For the string "interpreter", find every matching line in the records and copy it.
Top of RECORDS SUPPLIED
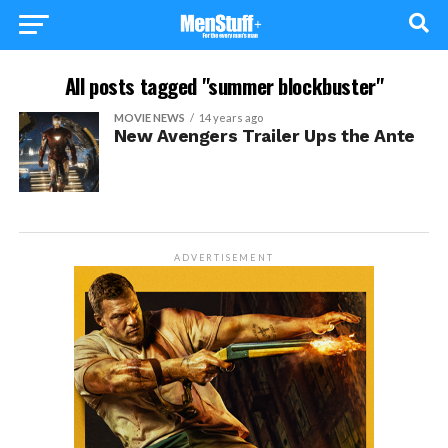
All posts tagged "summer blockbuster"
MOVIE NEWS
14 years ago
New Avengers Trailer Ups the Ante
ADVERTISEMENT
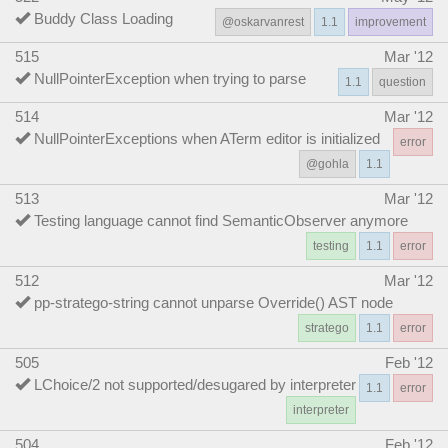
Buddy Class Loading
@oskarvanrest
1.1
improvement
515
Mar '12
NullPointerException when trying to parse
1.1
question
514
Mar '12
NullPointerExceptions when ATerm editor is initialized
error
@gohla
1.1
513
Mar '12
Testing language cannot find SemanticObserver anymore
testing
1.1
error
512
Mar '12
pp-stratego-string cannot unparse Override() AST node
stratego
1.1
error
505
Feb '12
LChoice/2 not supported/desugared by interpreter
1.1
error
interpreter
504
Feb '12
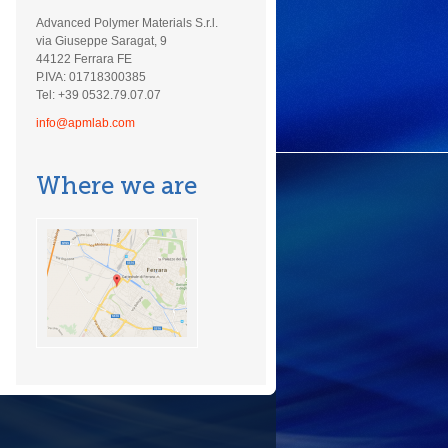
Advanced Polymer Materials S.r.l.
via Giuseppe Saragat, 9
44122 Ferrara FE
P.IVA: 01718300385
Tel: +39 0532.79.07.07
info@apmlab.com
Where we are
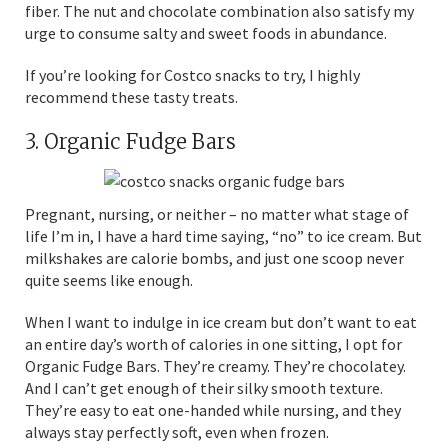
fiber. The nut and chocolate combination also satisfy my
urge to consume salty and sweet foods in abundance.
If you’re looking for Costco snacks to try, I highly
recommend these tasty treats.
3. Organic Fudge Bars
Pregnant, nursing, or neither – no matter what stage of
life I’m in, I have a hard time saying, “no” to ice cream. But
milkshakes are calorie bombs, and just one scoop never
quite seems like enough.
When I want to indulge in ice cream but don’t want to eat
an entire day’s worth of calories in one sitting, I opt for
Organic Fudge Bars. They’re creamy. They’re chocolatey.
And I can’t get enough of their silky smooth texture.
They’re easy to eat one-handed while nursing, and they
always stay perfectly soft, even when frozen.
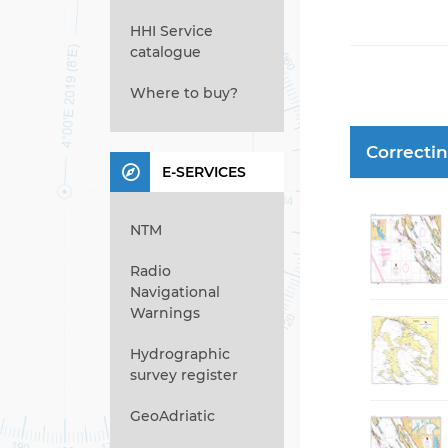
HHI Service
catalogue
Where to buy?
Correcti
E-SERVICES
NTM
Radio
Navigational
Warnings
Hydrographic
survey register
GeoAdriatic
Bottom of RECORDS SUPPLIED
Top of RECORDS SUPPLIED
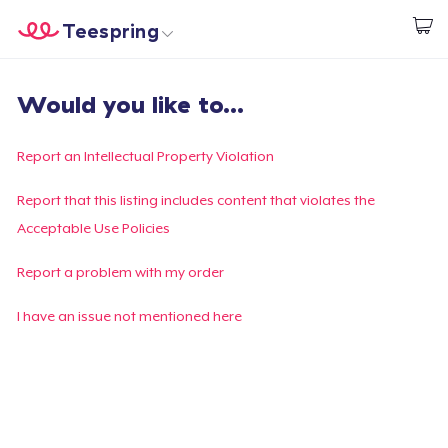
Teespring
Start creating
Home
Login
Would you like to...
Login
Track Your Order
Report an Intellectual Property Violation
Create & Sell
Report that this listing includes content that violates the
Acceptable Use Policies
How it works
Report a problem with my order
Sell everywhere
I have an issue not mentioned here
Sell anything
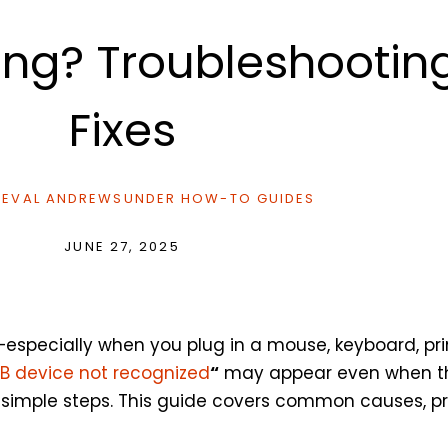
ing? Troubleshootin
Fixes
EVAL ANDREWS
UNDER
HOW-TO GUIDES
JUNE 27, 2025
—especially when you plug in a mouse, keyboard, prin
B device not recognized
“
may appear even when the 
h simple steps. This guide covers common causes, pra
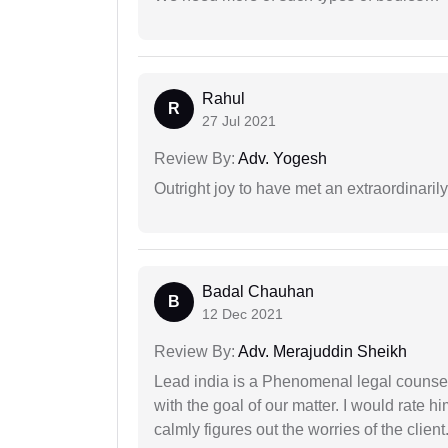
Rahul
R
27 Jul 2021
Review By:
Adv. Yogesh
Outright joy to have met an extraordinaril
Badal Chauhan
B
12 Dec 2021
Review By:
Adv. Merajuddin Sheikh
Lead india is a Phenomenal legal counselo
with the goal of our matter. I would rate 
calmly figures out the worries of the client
Bottom of RECORDS SUPPLIED
■ SOLUTION TO THIS PROBLEM
LChoice/2 not supported/desugared by interpreter
interpreter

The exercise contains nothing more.